Search code examples
hadoophivesqoopinformatica-powercenter

Sqoop vs Informatica Big Data edition for Data sourcing


I have a option of using Sqoop or Informatica Big Data edition to source data into HDFS. The source systems are Tearadata, Oracle.

I would like to know which one is better and any reason behind the same.

Note: My current utility is able to pull data using sqoop into HDFS , Create Hive staging table and archive external table.

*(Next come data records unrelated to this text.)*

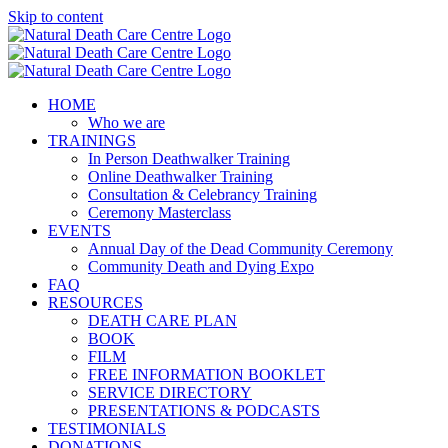
Skip to content
HOME
Who we are
TRAININGS
In Person Deathwalker Training
Online Deathwalker Training
Consultation & Celebrancy Training
Ceremony Masterclass
EVENTS
Annual Day of the Dead Community Ceremony
Community Death and Dying Expo
FAQ
RESOURCES
DEATH CARE PLAN
BOOK
FILM
FREE INFORMATION BOOKLET
SERVICE DIRECTORY
PRESENTATIONS & PODCASTS
TESTIMONIALS
DONATIONS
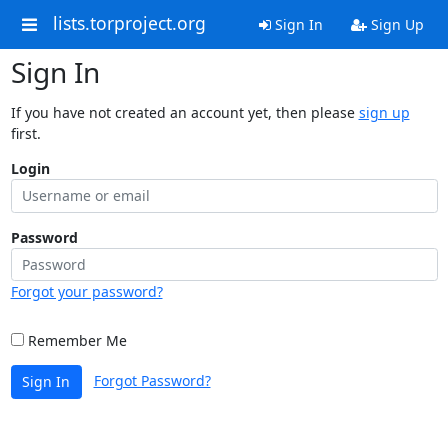
lists.torproject.org
Sign In
Sign Up
Sign In
If you have not created an account yet, then please
sign up
first.
Login
Password
Forgot your password?
Remember Me
Forgot Password?
Sign In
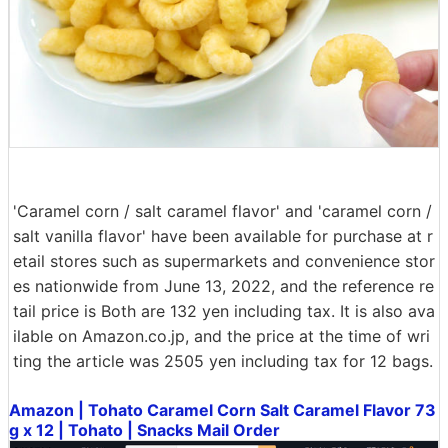
'Caramel corn / salt caramel flavor' and 'caramel corn /
salt vanilla flavor' have been available for purchase at r
etail stores such as supermarkets and convenience stor
es nationwide from June 13, 2022, and the reference re
tail price is Both are 132 yen including tax. It is also ava
ilable on Amazon.co.jp, and the price at the time of wri
ting the article was 2505 yen including tax for 12 bags.
Amazon | Tohato Caramel Corn Salt Caramel Flavor 73
g x 12 | Tohato | Snacks Mail Order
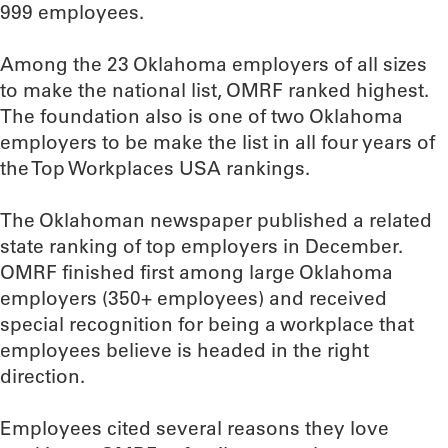
999 employees.
Among the 23 Oklahoma employers of all sizes
to make the national list, OMRF ranked highest.
The foundation also is one of two Oklahoma
employers to be make the list in all four years of
the Top Workplaces USA rankings.
The Oklahoman newspaper published a related
state ranking of top employers in December.
OMRF finished first among large Oklahoma
employers (350+ employees) and received
special recognition for being a workplace that
employees believe is headed in the right
direction.
Employees cited several reasons they love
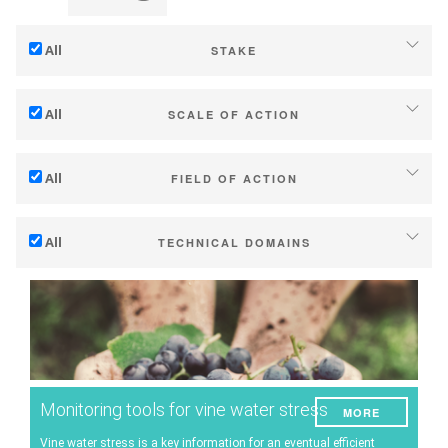
All
STAKE
Adaptation to climate change
All
SCALE OF ACTION
Mitigation (of GHG emissions)
Individual (estate or winery)
Ecology (biodiversity, etc)
All
FIELD OF ACTION
Industry, cooperatives
Technical
Territories (municipalities, regions etc.)
All
TECHNICAL DOMAINS
Management - marketing
Public & private research
Soil management
Company strategy
Public policies
Water management
Research - Innovation
Consumers
Phenology
Collaboration - Capacity building
Grape/Wine quality
Planning & public policy instruments
Monitoring tools for vine water stress
MORE
Yield
Climate services
Vine water stress is a key information for an eventual efficient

Informatica is the ETL tool used in the organization.

Regards Sanjeeb


Solution

  • Sqoop

    • Sqoop is capable of performing full and incremental loading from Oracle/Teradata.
    • Sqoop does parallel copy of data from source systems.
    • Sqoop scripts can be custom genrated and scheduled by Oozie.
    • Open source solution for any size cluster. No license cost.

    Informatica

    • Best Interface in ETL Industry to manage mappings.
    • Does not provide parallel copy options. Provides Hive mode for parallel processing. Basically converts transformation into Hive queries for execution. Also supports push downs to generate MR code.
    • Licensing cost per node. If you plan 500 Hadoop nodes for future data storage you need to pay 10 times as compared with 50 node cluster when you scale cluster.
    • Informatica BDE is relatively new product in market. INFA Developer will be usefull for working on Big data. There are challenges in supporting all latest Hadoop platform features on Informatica, also traditional RDBMS features like Sequence generation, Stateful mapping,Sessions, Lookup Transformation in Informatica BDE.
    • Informatica MDM does not support Hadoop.

    If price is criteria for decision making, go for Sqoop. If you want to leverage flexibility of switching Hadoop plaftorm tools, use Sqoop(Sqoop project is also thinking of moving over Spark). If you are tied to Informatica for some reason, go for Informatica. But most Informatica developers want to move to Hadoop technologies.